中部3県製造業の景況感、5期連続悪化 12月日銀短観
日銀名古屋支店が14日発表した中部3県(愛知、岐阜、三重)の12月の企業短期経済観測調査(短観)は、製造業の景況感を示す業況判断指数(DI)がマイナス6と、前回9月の調査から1ポイント下がった。悪化は5期連続。自動車の減産の影響が緩和する一方、原材料価格の上昇や海外経済の減速の影響が長引いている。
業況判断は景況が「良い」と答えた企業の割合から「悪い」の割合を引いた値。調査は11月10日~12月13日に中部3県の664社を対象に実施し、回答率は99.5%だった。

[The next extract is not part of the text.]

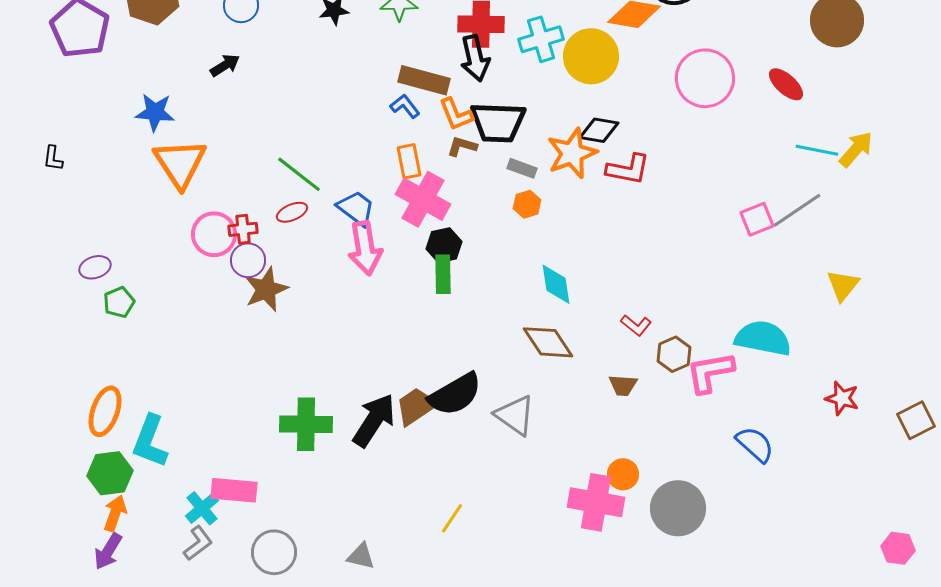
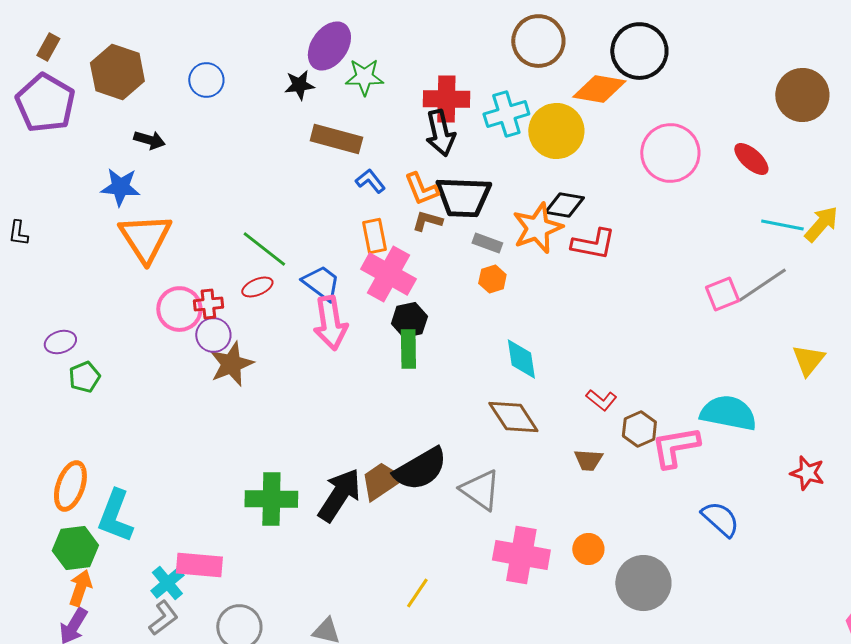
black arrow: (225, 65) -> (149, 140), moved, turned 48
brown rectangle: (424, 80) -> (336, 139), moved
pink cross: (596, 502) -> (521, 555), moved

製造業の14業種のうち5業種で改善、8業種で悪化した。自動車は9月の調査から5ポイント上昇しマイナス8になった。3カ月先の見通しについても、自動車は1ポイント改善のマイナス7を見込む。
一方、原材料価格の上昇などで木材・木製品は12月調査の景況感が9月から20ポイント悪化のマイナス20で、悪化幅が業種別で最も大きかった。

非製造業は全体でプラス7と、9月の調査から5ポイント改善した。6期連続で改善している。改善幅が最も大きかったのは53ポイント改善のプラス6だった宿泊・飲食サービスだ。感染症の影響が和らいだことや政府の観光促進策「全国旅行支援」も大きな後押しになっているという。
一方で原材料の高騰や全国旅行支援終了後の反動減を懸念し、宿泊・飲食サービスの先行きは25ポイントの悪化を見込む。建設の先行きは14ポイント悪化のマイナス8、卸売りも10ポイント悪化のプラス4になるとみている。
中島健至支店長は「半導体調達の不透明さは続くが、各企業の安定調達への努力が実を結んでいる。(来年以降)自動車についてはゆるやかな生産水準の持ち直しが期待できる」と話した。